Glioblastoma (GBM) remains the most aggressive and lethal form of brain tumour, highlighting the urgent need for new therapeutic strategies. Gold nanorod (GNR)-mediated photothermal therapy (PTT) is a promising approach that uses near-infrared (NIR) irradiation to induce hyperthermia and selectively ablate tumour cells containing GNRs. However, improving the targeting specificity and reducing the treatment intensity are necessary for the clinical translation of this therapy to minimise off-target damage. Furthermore, achieving a uniform spatial distribution of GNRs within the tumour is essential for enhancing efficacy.

This study evaluates three strategies for functionalising the surface of GNRs: PEGylation; conjugation with Protein G; and a novel construct combining Protein G with anti-CD133 antibodies for targeted delivery to glioblastoma stem-like cells.
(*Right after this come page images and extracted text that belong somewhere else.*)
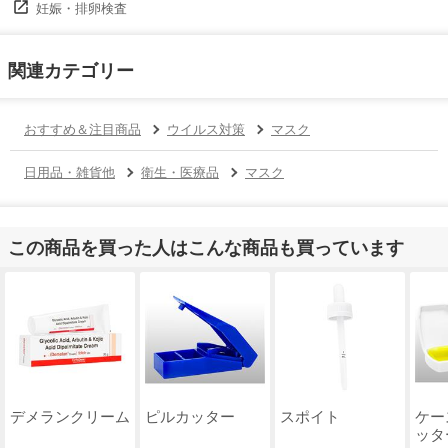
妊娠・排卵検査
関連カテゴリー
おすすめ＆注目商品
ウイルス対策
マスク
日用品・雑貨他
衛生・医療品
マスク
この商品を買った人はこんな商品も買っています
デメランクリーム
ピルカッター
スポイト
ケー
ッタ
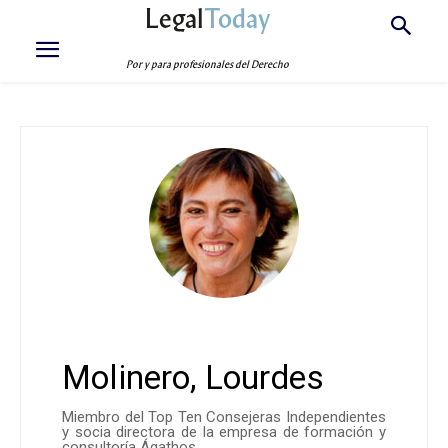
Legal
Today
Por y para profesionales del Derecho
Molinero, Lourdes
Miembro del Top Ten Consejeras Independientes
y socia directora de la empresa de formación y
consultoría Ágathos.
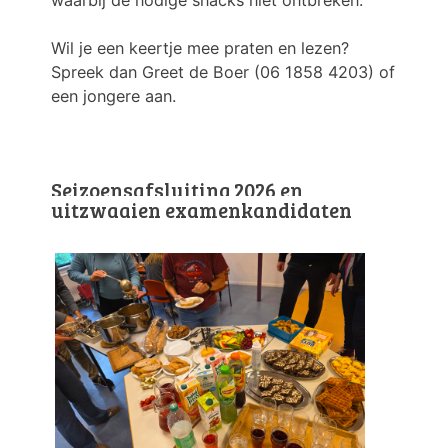
waarbij de nodige snacks niet ontbreken.
Wil je een keertje mee praten en lezen?
Spreek dan Greet de Boer (06 1858 4203) of
een jongere aan.
Seizoensafsluiting 2026 en
uitzwaaien examenkandidaten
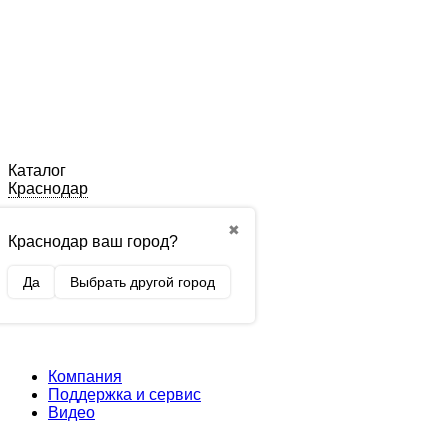
Каталог
Краснодар
✖
Краснодар ваш город?
Да
Выбрать другой город
Компания
Поддержка и сервис
Видео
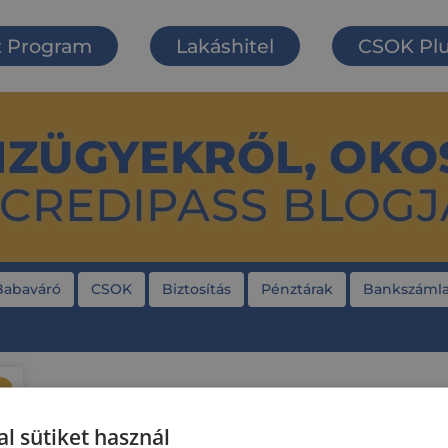
t Program
Lakáshitel
CSOK Pl
Babaváró
CSOK
Biztosítás
Pénztárak
Bankszámla
l sütiket használ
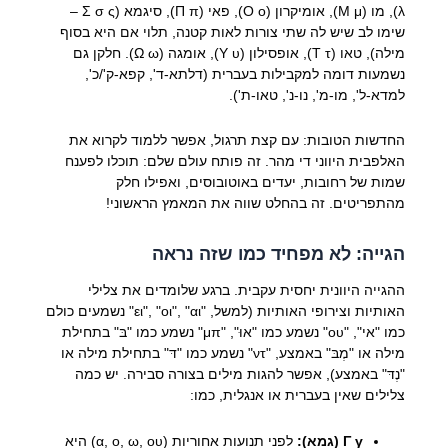
λ), מו (Μ μ), אומיקרון (Ο ο), פאי (Π π), סיגמא (Σ σ ς –
שימו לב שיש לה שתי צורות לאות קטנה, תלוי אם היא בסוף
מילה), טאו (Τ τ), אופסילון (Υ υ), אומגה (Ω ω). חלקן גם
נשמעות דומה למקבילות בעברית (דלתא-ד', קפא-ק'/כ',
למדא-ל', מו-מ', נו-נ', טאו-ת').
החדשות הטובות: עם קצת תרגול, אפשר ללמוד לקרוא את
האלפבית היווני די מהר. זה פותח עולם שלם: תוכלו לפענח
שמות של רחובות, יעדים באוטובוסים, ואפילו חלק
מהתפריטים. זה בהחלט שווה את המאמץ הראשוני!
הגייה: לא מפחיד כמו שזה נראה
ההגייה היוונית יחסית עקבית. ברגע שלומדים את צלילי
האותיות וצירופי האותיות (למשל, "ει", "οι", "αι" נשמעים כולם
כמו "אי", "ου" נשמע כמו "אוּ", "μπ" נשמע כמו "בּ" בתחילת
מילה או "מְבּ" באמצע, "ντ" נשמע כמו "דּ" בתחילת מילה או
"נְדּ" באמצע), אפשר להגות מילים בצורה סבירה. יש כמה
צלילים שאין בעברית או אנגלית, כמו:
Γ γ (גמא):
לפני תנועות אחוריות (α, ο, ω, ου) היא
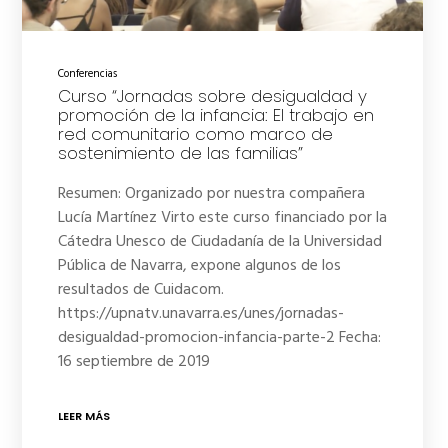
Conferencias
Curso “Jornadas sobre desigualdad y
promoción de la infancia: El trabajo en
red comunitario como marco de
sostenimiento de las familias”
Resumen: Organizado por nuestra compañera
Lucía Martínez Virto este curso financiado por la
Cátedra Unesco de Ciudadanía de la Universidad
Pública de Navarra, expone algunos de los
resultados de Cuidacom.
https://upnatv.unavarra.es/unes/jornadas-
desigualdad-promocion-infancia-parte-2 Fecha:
16 septiembre de 2019
LEER MÁS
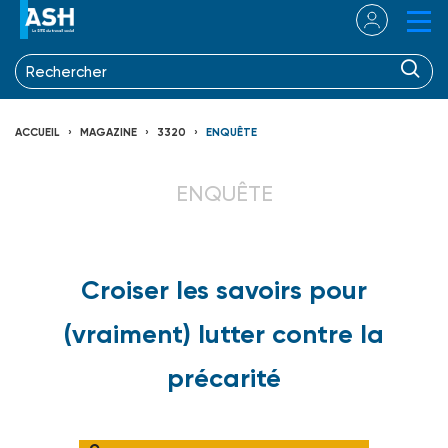
ACCUEIL
MAGAZINE
3320
ENQUÊTE
ENQUÊTE
Croiser les savoirs pour
(vraiment) lutter contre la
précarité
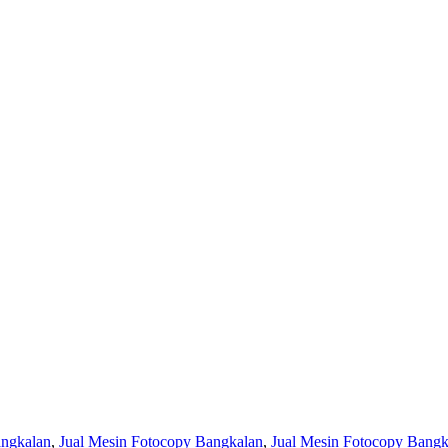
angkalan
,
Jual Mesin Fotocopy Bangkalan
,
Jual Mesin Fotocopy Bangk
The nanoparticles were characterised using dynamic light scattering (DLS) and zeta potential analysis to confirm successful conjugation and stability.
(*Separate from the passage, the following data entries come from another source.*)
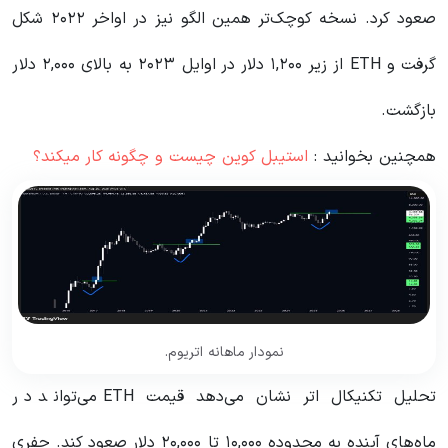
صعود کرد. نسخه کوچک‌تر همین الگو نیز در اواخر ۲۰۲۲ شکل
گرفت و ETH از زیر ۱,۲۰۰ دلار در اوایل ۲۰۲۳ به بالای ۲,۰۰۰ دلار
بازگشت.
همچنین بخوانید :
استیبل کوین چیست و چگونه کار میکند؟
نمودار ماهانه اتریوم.
تحلیل تکنیکال اتر نشان می‌دهد قیمت ETH می‌تواند در
ماه‌های آینده به محدوده ۱۰,۰۰۰ تا ۲۰,۰۰۰ دلار صعود کند. جفری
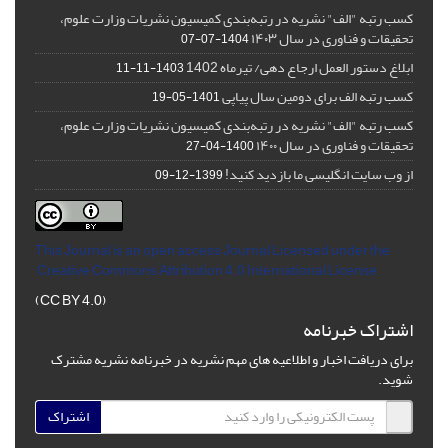
کسب رتبه "الف" نشریه در رتبه‌بندی کمیسیون نشریات وزارت علوم،
تحقیقات و فناوری در سال ۱۴۰۳
1404-07-07
ابلاغ دستور العمل ارجاع دهی/ تیرماه 1402
1403-11-11
کسب رتبه الف برای دومین سال پیاپی
1401-05-19
کسب رتبه "الف" نشریه در رتبه‌بندی کمیسیون نشریات وزارت علوم،
تحقیقات و فناوری در سال ۱۴۰۰
1400-04-27
از وب سایت انگلیسی ما بازدید کنید!
1399-12-09
This Journal is an open access Journal Licensed
under the
Creative Commons Attribution 4.0 International License
(CC BY 4.0)
اشتراک خبرنامه
برای دریافت اخبار و اطلاعیه های مهم نشریه در خبرنامه نشریه مشترک
شوید.
اشتراک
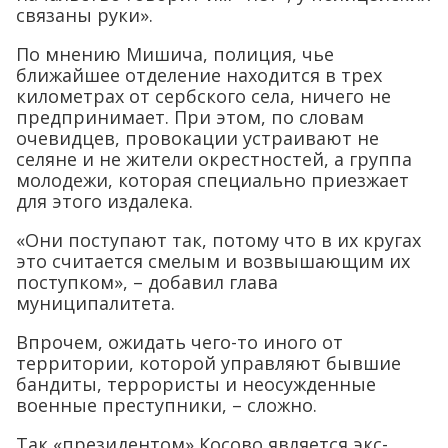
связаны руки».
По мнению Мишича, полиция, чье
ближайшее отделение находится в трех
километрах от сербского села, ничего не
предпринимает. При этом, по словам
очевидцев, провокации устраивают не
селяне и не жители окрестностей, а группа
молодежи, которая специально приезжает
для этого издалека.
«Они поступают так, потому что в их кругах
это считается смелым и возвышающим их
поступком», – добавил глава
муниципалитета.
Впрочем, ожидать чего-то иного от
территории, которой управляют бывшие
бандиты, террористы и неосужденные
военные преступники, – сложно.
Так «президентом» Косово является экс-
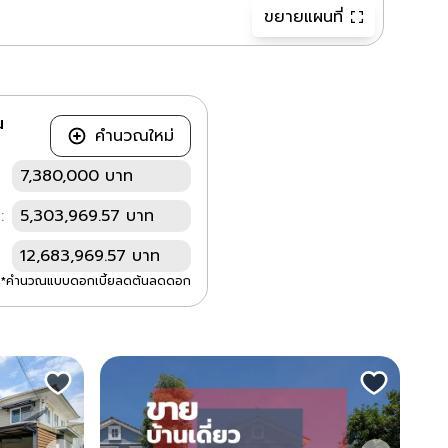
ขยายแผนที่
ณ
คำนวณใหม่
7,380,000 บาท
:
5,303,969.57 บาท
12,683,969.57 บาท
*คำนวณแบบดอกเบี้ยลดต้นลดดอก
Spatial biology analyses were conducted using optical microscopy to visualise the anchoring of GNRs on target cells, thereby confirming the specific localisation of CD133-functionalised nanoparticles. In CT2A glioblastoma cells, CD133-GNRs exhibited the highest level of cytotoxicity (86%) under baseline conditions (4.5 W laser, 3 µg/mL), enabling a reduction in both the laser power (3 W) and the GNR dose (2 µg/mL) while maintaining effectiveness (85%).
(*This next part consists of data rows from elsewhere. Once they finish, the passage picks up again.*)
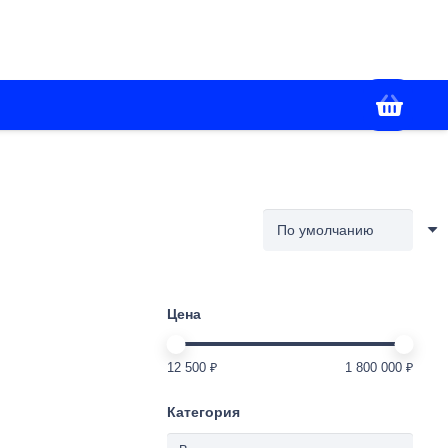
+7(988) 336-02-86
я
Контакты
Работаем с 09:00 до 18:00
Цена
12 500 ₽
1 800 000 ₽
Категория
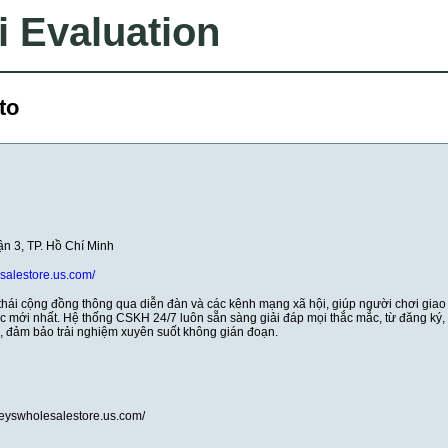
i Evaluation
to
n 3, TP. Hồ Chí Minh
salestore.us.com/
thái cộng đồng thông qua diễn đàn và các kênh mạng xã hội, giúp người chơi giao 
tức mới nhất. Hệ thống CSKH 24/7 luôn sẵn sàng giải đáp mọi thắc mắc, từ đăng ký, 
h, đảm bảo trải nghiệm xuyên suốt không gián đoạn.
seyswholesalestore.us.com/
To enhance the distribution of GNRs in tumours, macrophages were investigated as delivery vehicles due to their innate tumour-tropic behaviour. GNR-loaded macrophages were co-cultured with glioblastoma cells and their spatial migration was monitored. Upon irradiation, this strategy enhanced tumour ablation, demonstrating improved intratumoral dispersion and cell death.

These results support the use of CD133-targeted GNRs as a safer and more effective PTT modality. Furthermore, spatial analyses and intratumoral mapping confirmed the importance of localisation strategies for nanoparticles, providing valuable insights into the development of advanced nanomedicine platforms for GBM.